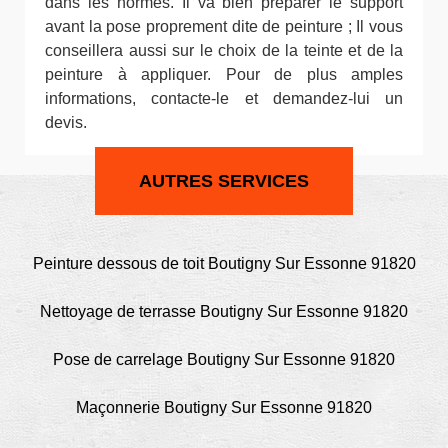
dans les normes. Il va bien préparer le support
avant la pose proprement dite de peinture ; Il vous
conseillera aussi sur le choix de la teinte et de la
peinture à appliquer. Pour de plus amples
informations, contacte-le et demandez-lui un
devis.
AUTRES SERVICES
Peinture dessous de toit Boutigny Sur Essonne 91820
Nettoyage de terrasse Boutigny Sur Essonne 91820
Pose de carrelage Boutigny Sur Essonne 91820
Maçonnerie Boutigny Sur Essonne 91820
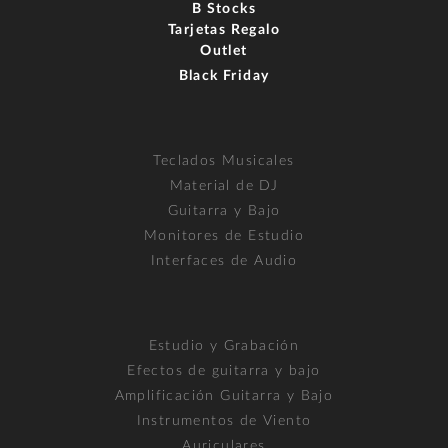
B Stocks
Tarjetas Regalo
Outlet
Black Friday
Teclados Musicales
Material de DJ
Guitarra y Bajo
Monitores de Estudio
Interfaces de Audio
Estudio y Grabación
Efectos de guitarra y bajo
Amplificación Guitarra y Bajo
Instrumentos de Viento
Auriculares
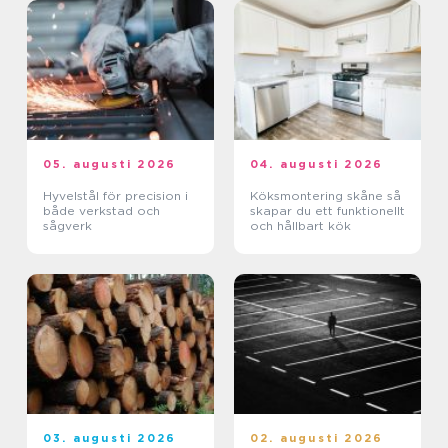
05. augusti 2026
04. augusti 2026
Hyvelstål för precision i
Köksmontering skåne så
både verkstad och
skapar du ett funktionellt
sågverk
och hållbart kök
03. augusti 2026
02. augusti 2026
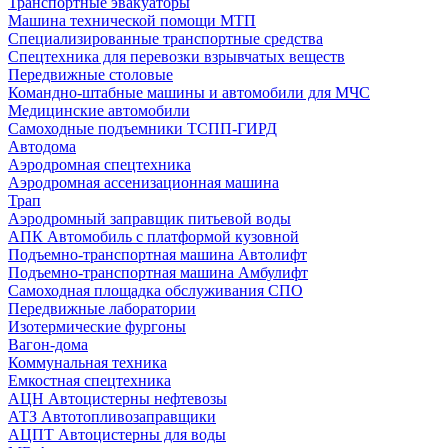
Транспортные эвакуаторы
Машина технической помощи МТП
Специализированные транспортные средства
Спецтехника для перевозки взрывчатых веществ
Передвижные столовые
Командно-штабные машины и автомобили для МЧС
Медицинские автомобили
Самоходные подъемники ТСПП-ГИРД
Автодома
Аэродромная спецтехника
Аэродромная ассенизационная машина
Трап
Аэродромный заправщик питьевой воды
АПК Автомобиль с платформой кузовной
Подъемно-транспортная машина Автолифт
Подъемно-транспортная машина Амбулифт
Самоходная площадка обслуживания СПО
Передвижные лаборатории
Изотермические фургоны
Вагон-дома
Коммунальная техника
Емкостная спецтехника
АЦН Автоцистерны нефтевозы
АТЗ Автотопливозаправщики
АЦПТ Автоцистерны для воды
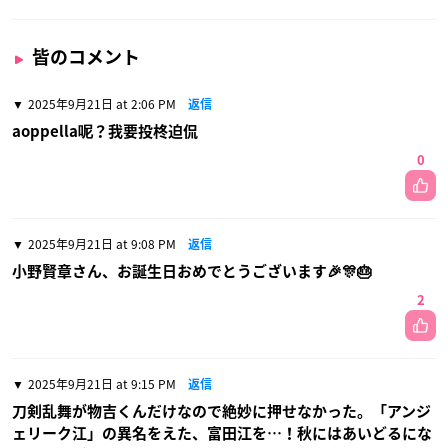
皆のコメント
2025年9月21日 at 2:06 PM
返信
aoppella呢？我要投柊迫侃
0
2025年9月21日 at 9:08 PM
返信
小野賢章さん、お誕生日おめでとうございます🎉🎊🎂
2
2025年9月21日 at 9:15 PM
返信
刀剣乱舞が物吉くんだけなので絶妙に押せなかった。「アンジ
ェリーク江」の異名をえた、富田江を…！秋にはあいどるにな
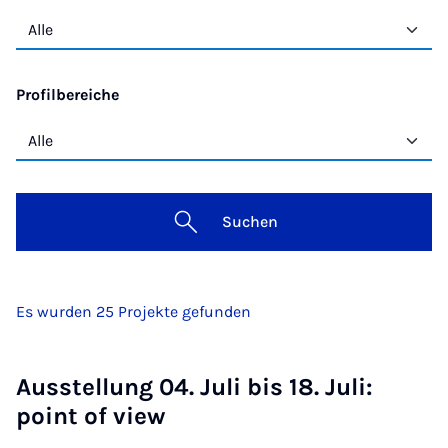
Profilbereiche
Suchen
Es wurden 25 Projekte gefunden
Ausstellung 04. Juli bis 18. Juli:
point of view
━━━━━━━━━━━━━━━━
(Task details)
Report every line containing the string "Передвижные" in the material.

(Response below)
Передвижные столовые
Передвижные лаборатории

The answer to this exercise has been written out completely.